The wind again rushed up the gorge, a great stir of air that swayed the trees, and filled the ravine with a sound like the sea. Rand listened dully, staring down the steeps of pine and hemlock, giant trees that had dwelt there long. A desolation came upon him. The air appeared to darken and grow cold, the wind passed, and the gorge lay very still. Rand bowed himself together, and at last, with a dull and heavy throb, his heart spoke. “What shall I do,” it asked, “O God?”
The Absolute within him made answer. “The simple right.”
The wind returned, and the trees of the forest shook to the blast. The simple right! Where was the simple right in so complex a wrong? Step forward, backward, to either side—harm and misery every way! And pride, and ambition, and love, and human company—to close the door, to close the door on all! “No,” said Rand, and set his teeth. “No, no!”
The afternoon deepened in the gorge of the Blue Ridge. Now the wind swept it and now the wind was still. The sunlight touched the treetops, or fell through in shafts upon the early flowers. From the mould of a million generations stalk and leaf arose for their brief hour of light and life. When it was spent, they would rest for aeon, then stir again.
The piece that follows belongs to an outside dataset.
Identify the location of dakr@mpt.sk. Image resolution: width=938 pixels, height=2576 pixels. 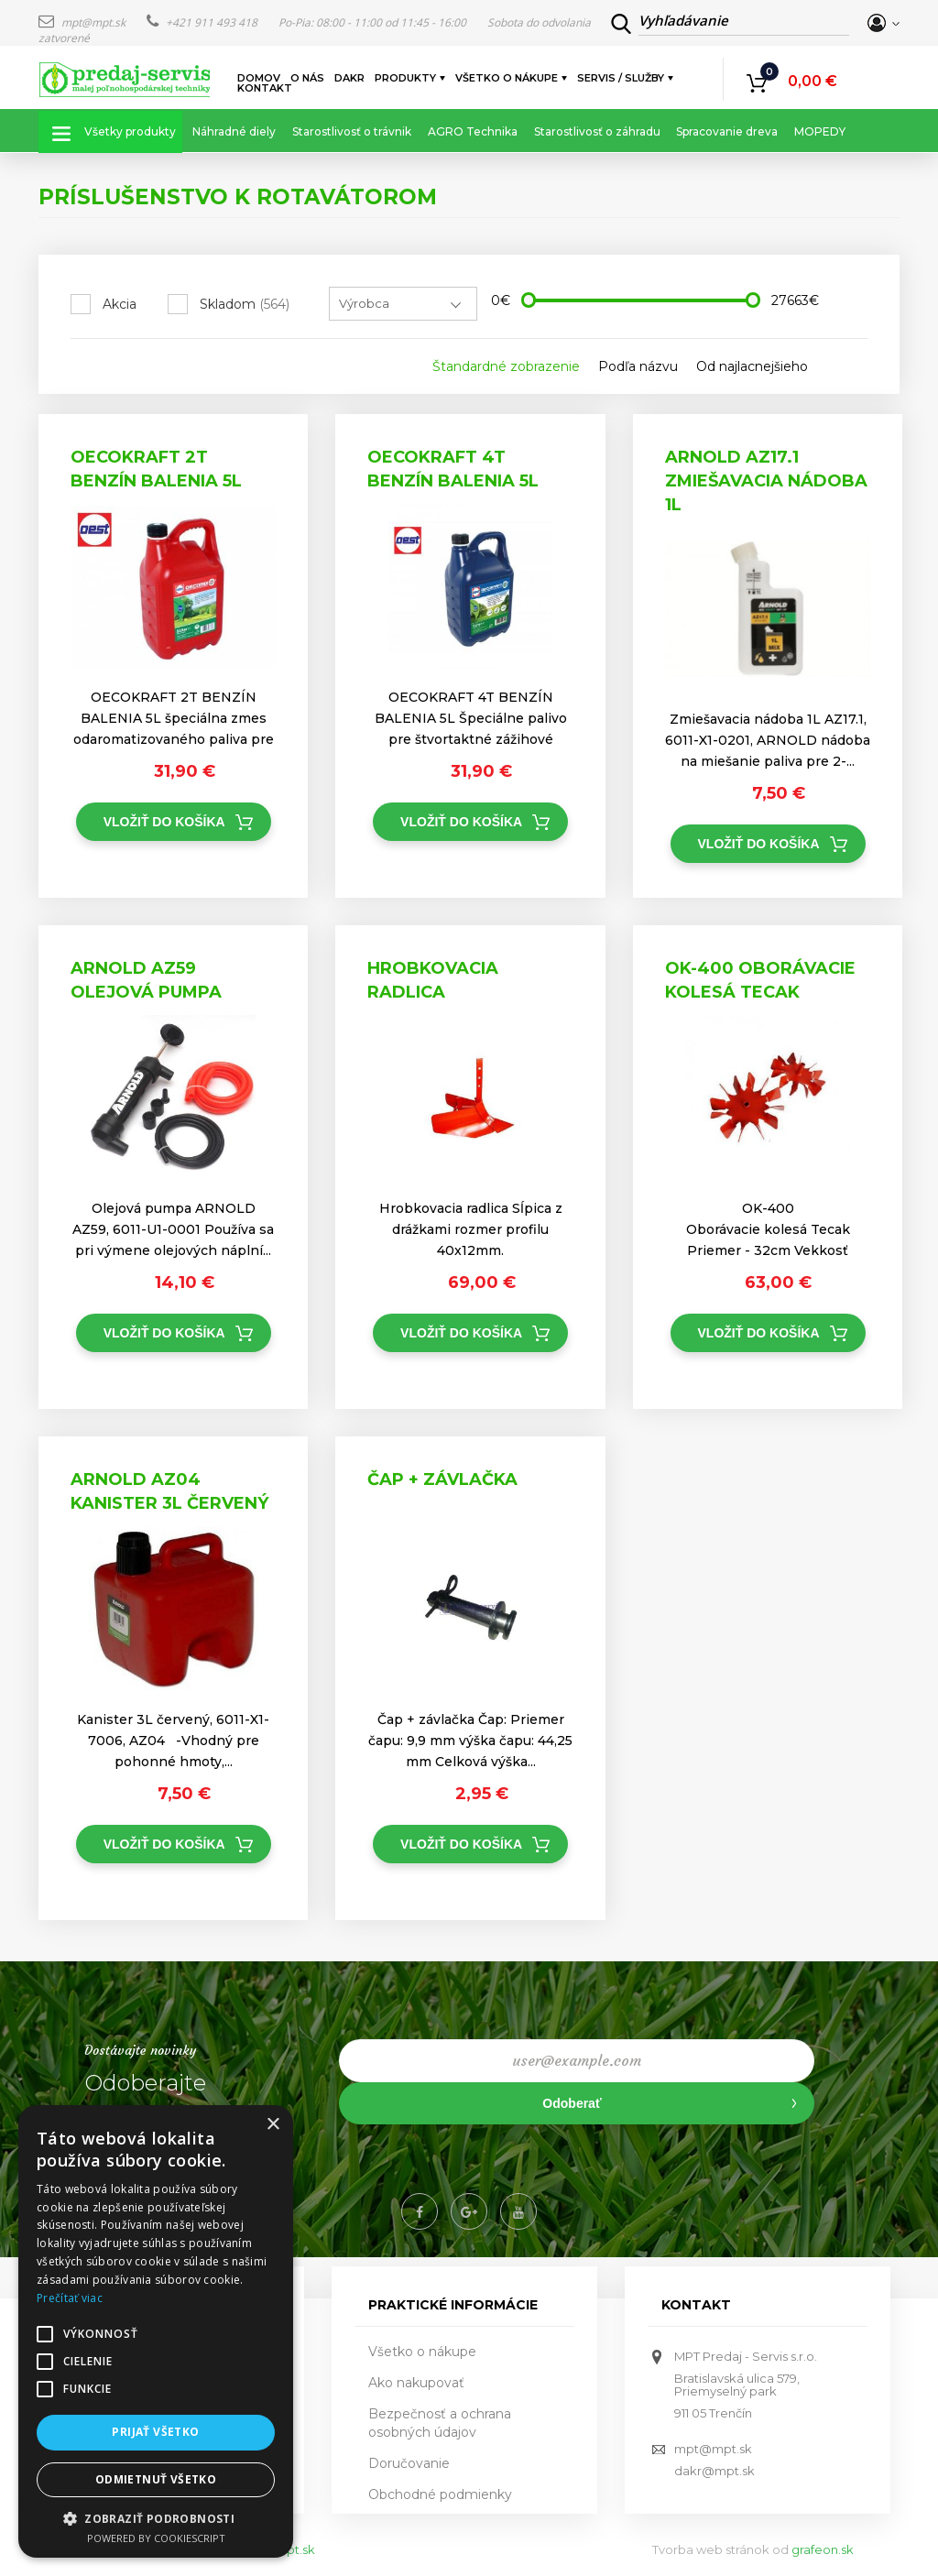
(714, 2470).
In the silence was heard the fall of the pine cone.
Rand lay, face down, upon the rock. In his mind there was now no thought of Cary, no thought of Jacqueline, nor of Fairfax Cary, nor of any other of the dead and living. It was the valley of the shadow of death, and his soul was at grips with Apollyon.
He lay there until all the sunlight was withdrawn from the gorge, and until Young Isham, frightened into disobedience, came and touched him upon the shoulder. He lifted a grey and twisted face. “Yes, yes, Young Isham, it is late! Go back, and I will come in a moment.”